The activists know exactly what was driving the right’s persistent focus on abortion, which by the late 1980s had become a coalition-building issue: it was always an expression of social and political control. Ten years into Roe-era America, Hume writes, “the right had discovered how to defuse their racism and build their strength around abortion in a way that enabled their followers to feel moral,” a strategy which has evolved into modern-day daily attacks on healthcare. “Today, the right is recycling the anti-abortion playbook to destroy access to health care, or even the possibility of it, for transgender people. We see the same distortion of information, intimidation and attacks by lawmakers,” Hume said. “History tells us that there will never be no need for community-based healthcare solutions.”

Whether self-help circles, independent clinics or underground clinic defense networks, the capacity of small groups and communities is “at the heart” of the book, Hume said. “Deep care takes time. It means learning how to enter into intimate relationships in a different way. And it means recognizing that we share power by caring for each other as well as ourselves.”

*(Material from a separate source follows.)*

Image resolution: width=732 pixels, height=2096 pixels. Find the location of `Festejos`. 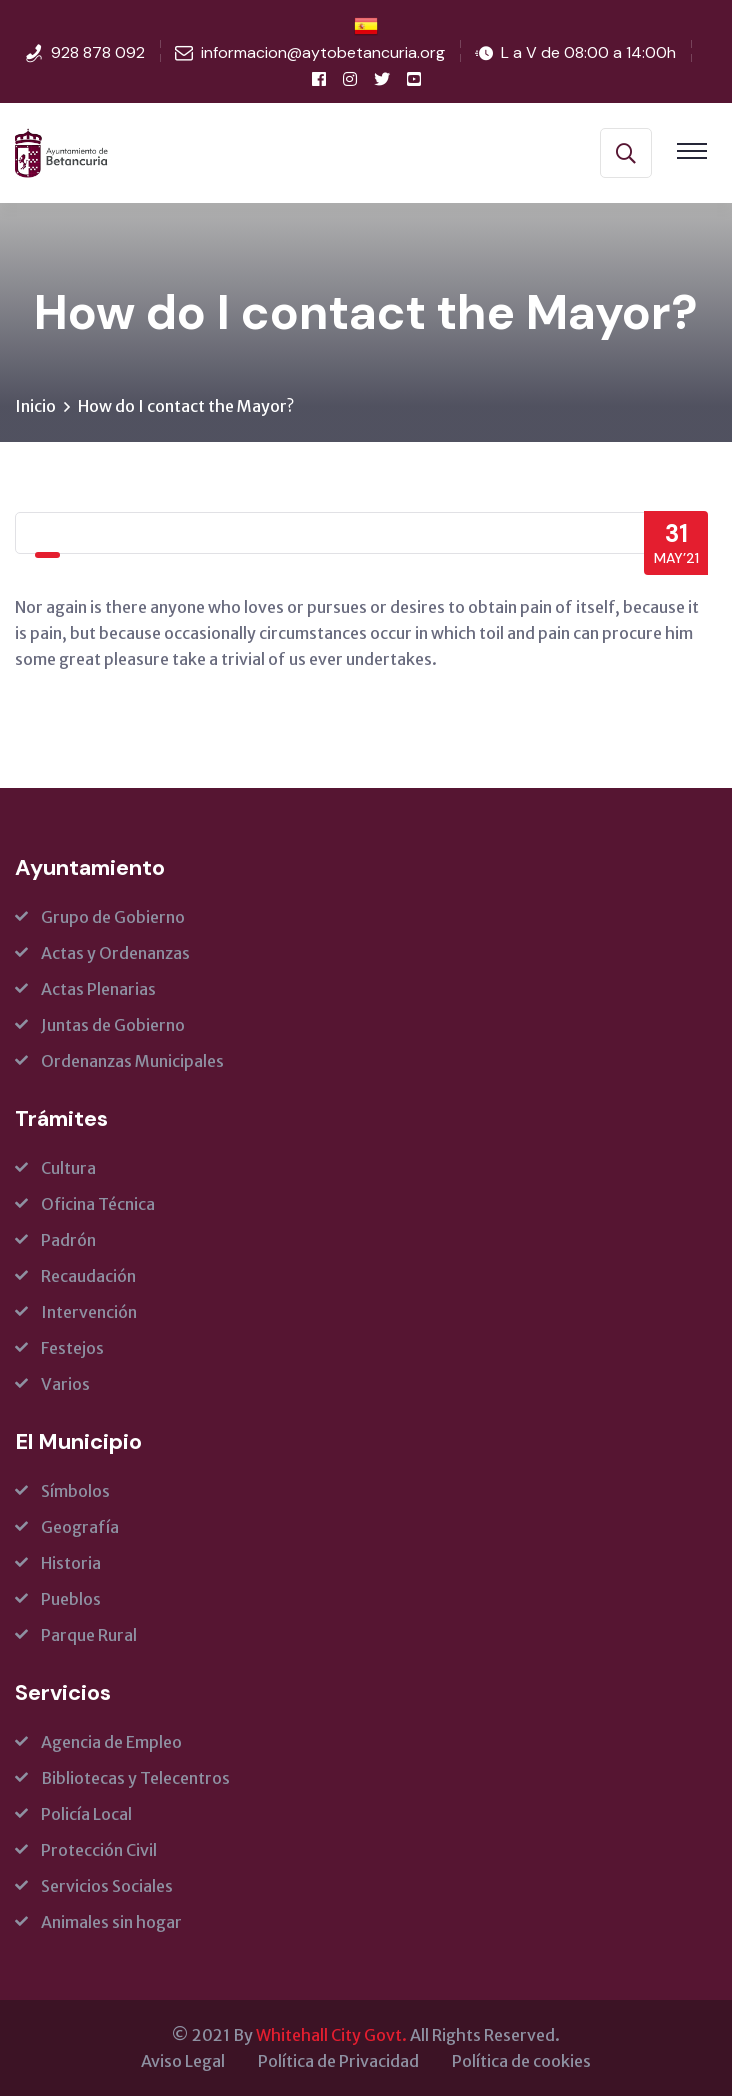 Festejos is located at coordinates (72, 1348).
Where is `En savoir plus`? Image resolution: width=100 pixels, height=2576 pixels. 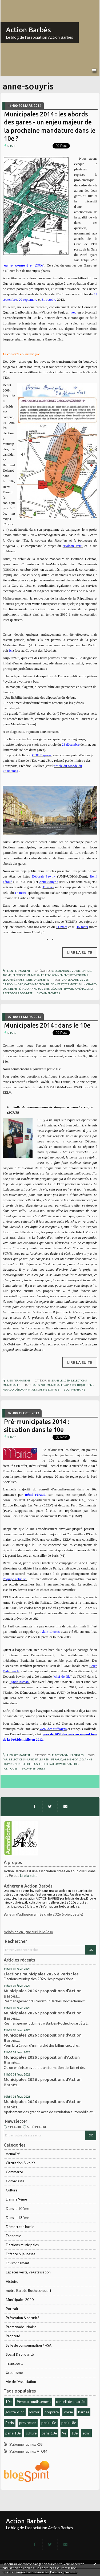 En savoir plus is located at coordinates (60, 2572).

Hume was finishing the book when the Dobbs decision came down, and it looms; she ends this astonishing historical work with notes for the future. Among them: accompanying each other, fighting to keep clinics open, resisting the body cops. And crucially: make the referral. “History shows us that the key to safe abortion is referral to informed, reliable care, and referral has been a tool of underground abortion workers for centuries,” she said. With the wave of recent bans and widespread access to abortion pills by mail, above and below ground, through organizations like HelpAccess or Plan Cthe reference is “more important than ever before”.

And, crucially, the power of long-term, close-knit, compassion-based work at the local level – for example, helping with access, or tracking down funding for local crisis pregnancy centers that covertly discourage abortion, or fighting misinformation within one’s own community. “When small groups of people work together closely, safely and dynamically, they can create revolutionary change,” said Hume. “It can be challenging and takes a lot of patience and practice, but if you do it successfully you can really build community strength. It is one of the most important political lessons there is.”